Hi everyone,
I propose distributing the Tor developer keys inside the Fedora package distribution-gpg-keys.[1] This would give most Linux users a trustworthy chain of signatures from their own distributor (e.g. CentOS or Fedora) to Tor project downloads.
I am happy to take care of this, although I am also happy if somebody who is more involved with Tor than me takes this on. I wrote a shell script (attached) to acquire and organise the keys based on
https://2019.www.torproject.org/include/keys.txt. My script would install the following keys under /usr/share/distribution-gpg-keys/tor:
Arm_releases/Damian_Johnson.gpg
Tails_live_system_releases/The_Tails_team.gpg
TorBirdy_releases/Sukhbir_Singh.gpg
Tor_Browser_releases/Arthur_Edelstein.gpg
Tor_Browser_releases/Georg_Koppen.gpg
Tor_Browser_releases/Mike_Perry.gpg
Tor_Browser_releases/Nicolas_Vigier.gpg
Tor_Browser_releases/The_Tor_Browser_Developers.gpg
Tor_source_tarballs/Nick_Mathewson.gpg
Tor_source_tarballs/Roger_Dingledine.gpg
Torsocks_releases/David_Goulet.gpg
deb.torproject.org_repositories_and_archives/Tor_Project_Archive.gpg
older_Tor_tarballs/Nick_Mathewson.gpg
other/Peter_Palfrader.gpg
Unless someone else volunteers (please do!), I will set up a weekly job to run the script and alert me to any changes.

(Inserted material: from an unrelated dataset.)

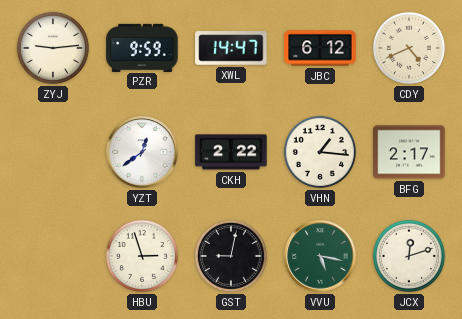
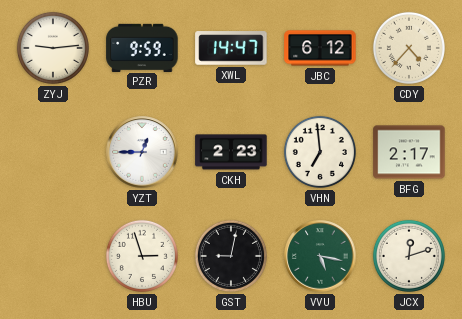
CDY: 4:41 -> 4:37
YZT: 12:39 -> 12:45
CKH: 2:22 -> 2:23
VHN: 1:16 -> 6:59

Can anyone see any potential problems with this plan?
The most obvious question is: how do I know that I am distributing unadulterated keys? I think the answer is that I don't! But any attack would have to affect a large group of people, and would be detected quickly as long as many people are looking at the distribution-gpg-keys package. If this solution is unsatisfactory, then perhaps someone who is more involved with the Tor developers -- and hence able to directly check the keys -- ought to take this on.